What you need to do
Verbatim reproduction of the entries is required; images must be omitted.

(Stored data entries)
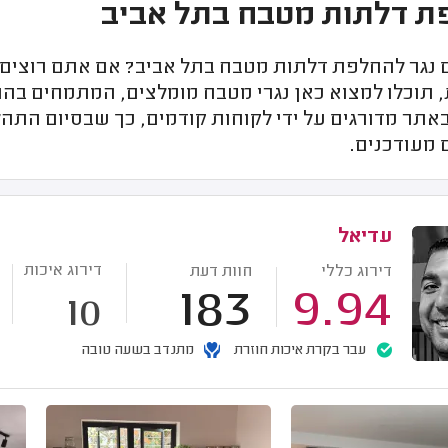
ת דלתות מטבח בתל אביב
נגר להחלפת דלתות מטבח בתל אביב? אם אתם רוצים 
 תוכלו למצוא כאן נגרי מטבח מומלצים, המתמחים בהח
אתר מדורגים על ידי לקוחות קודמים, כך שבסיום התה
 מעודכנים.
עדיאל
דירוג איכות
דירוג כללי
חוות דעת
183
9.94
10
עבר בקרת איכות חוזרת
מתנדב בשעה טובה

Result
ת דלתות מטבח בתל אביב
נגר להחלפת דלתות מטבח בתל אביב? אם אתם רוצים 
 תוכלו למצוא כאן נגרי מטבח מומלצים, המתמחים בהח
אתר מדורגים על ידי לקוחות קודמים, כך שבסיום התה
 מעודכנים.
עדיאל
דירוג איכות
דירוג כללי
חוות דעת
183
9.94
10
עבר בקרת איכות חוזרת
מתנדב בשעה טובה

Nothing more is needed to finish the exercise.